Protest At Anglia TV For Subtitled News
From the collection of
From the collection of
Deaf people demonstrate outside Anglia House, Norwich requesting programme subtitles and meet Jim Wilson, head of News at Anglia TV.
Outside Anglia TV headquarters in Norwich, Norfolk, a group of people are protesting with banners about the lack of subtitles to Anglia TV news. Their spokesman uses sign language relayed by an interpreter.
They present leaflets produced by the Deaf Broadcasting Council to Jim Wilson, head of News and editor of the regional news magazine programme, About Anglia. Jim Wilson responds to their grievance by referring to the specific problems of a live programme in making television news more accessible.
This short piece is a reminder of the importance of regional TV news to people in the local community, and the barrier to full access for part of the viewing audience. In 1989 the Deaf Broadcasting Council presented a national petition in the House of Commons comprising separate representations from regions across the UK.
The petition requested that television broadcasters be required to make their programmes more accessible to deaf people by using teletext, subtitles, sign language or other means, and to reach complete coverage by a fixed date. Progress was slow, but the group lobbied to ensure that provision for subtitling and British Sign Language was included in the Broadcasting Act 1996 and the Communications Act 2003, as digital developments offered a wider range of technical options.
Video filmed to be inserted during live broadcast of Anglia Television's early evening news/magazine programme, About Anglia.

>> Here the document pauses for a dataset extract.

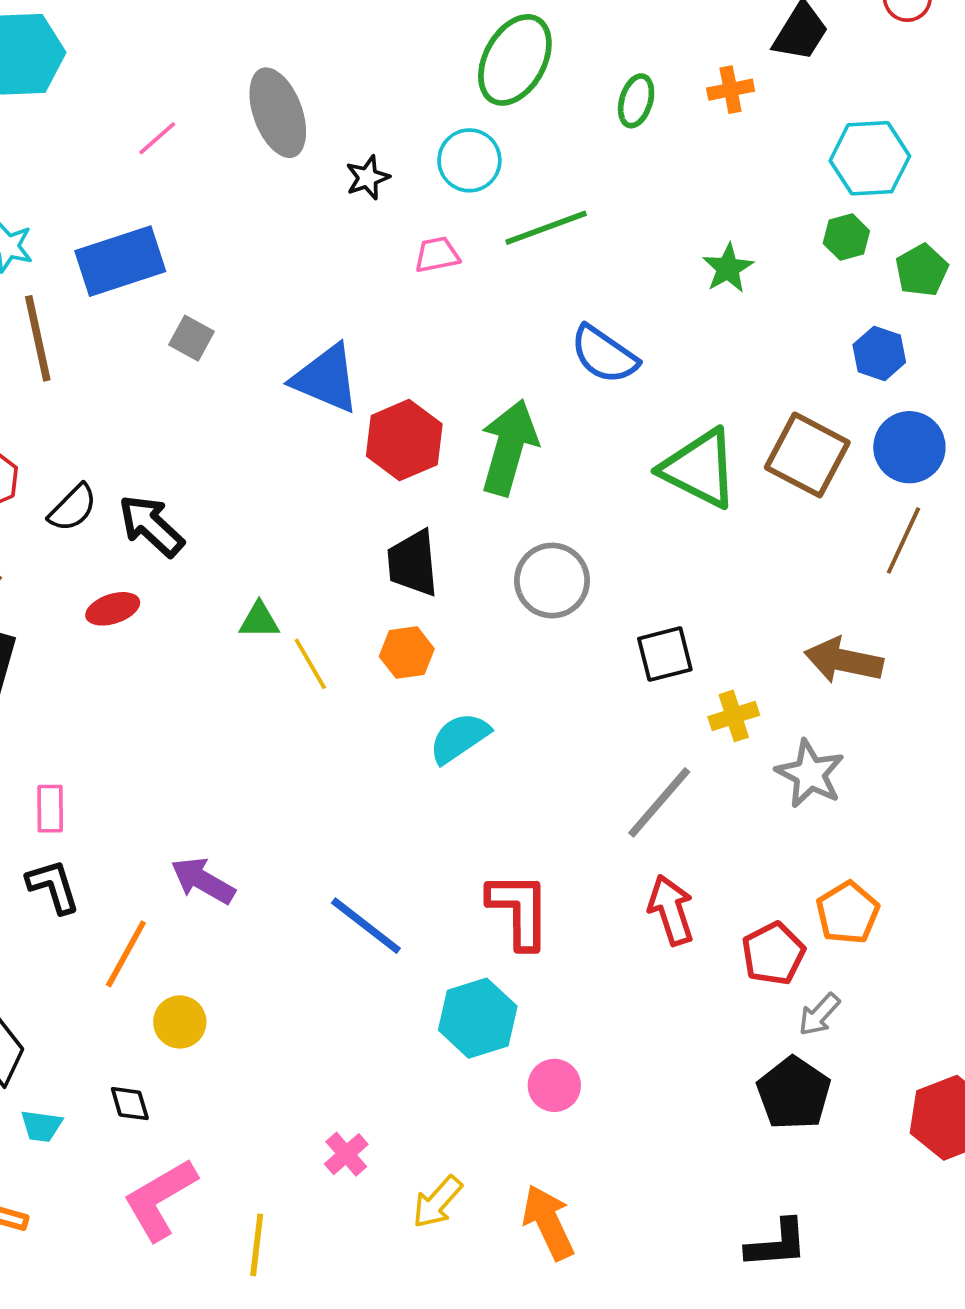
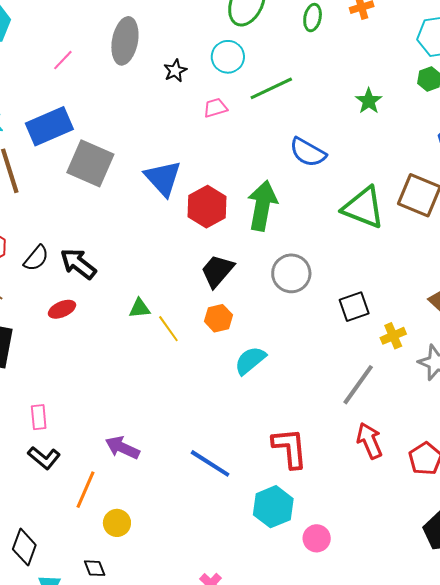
gray ellipse: (278, 113) -> (125, 41), turned 36
gray square: (192, 338) -> (90, 163), size x2.0
blue triangle: (326, 379) -> (163, 178), turned 30
black trapezoid: (413, 563) -> (217, 271), turned 51
black L-shape: (53, 886) -> (44, 458), turned 152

The live studio presentation provided context for the video as part of a news story or magazine feature within the programme. About Anglia was not recorded during broadcast, so it is usually just the pre-recorded programme inserts which survive.
In the 1980s Anglia Television was broadcasting to a wide area in the East of England including Bedfordshire, Cambridgeshire, Essex, Norfolk, Northamptonshire, Suffolk and adjoining parts of Buckinghamshire, Hertfordshire, Leicestershire, Lincolnshire and Rutland where there was some overlap with neighbouring ITV regions.
The relationship between activism, protest and the moving image goes back almost to the beginning of the medium. Suffragettes and peace movements in the 1910s recognised its potential to document and advocate for a cause, and ever since, activist movements, workshops and co-operatives have been creating and curating moving image to give voice to concerns, critiques, and histories not adequately served by mainstream media.
The time span of the material on BFI Replay covers a period of intense protest and socio-political awakenings (and reckonings). Many of the movements shaping the activist landscape in the UK in the 1980s were intrinsically tied to the affordances of videotape, and the ability to document and represent themselves. Various, and perhaps previously unseen, forms of ‘organising’ could be shown, such as the miners’ wives who shouldered their communities and built solidarity: in the tapes dedicated to them we see social and political activation unfurling in front of our eyes.
And we can still see a tug-of-war between the view from the outside, and from within. Channel 4 was key to funding video workshops, and LWT created the London Minorities Unit, but the power of self-organising, teaching how to film, interview and give your own account, and videotape’s rapid response meant people’s protest films could speak for themselves. So turn on, tune in, and stand up for your rights.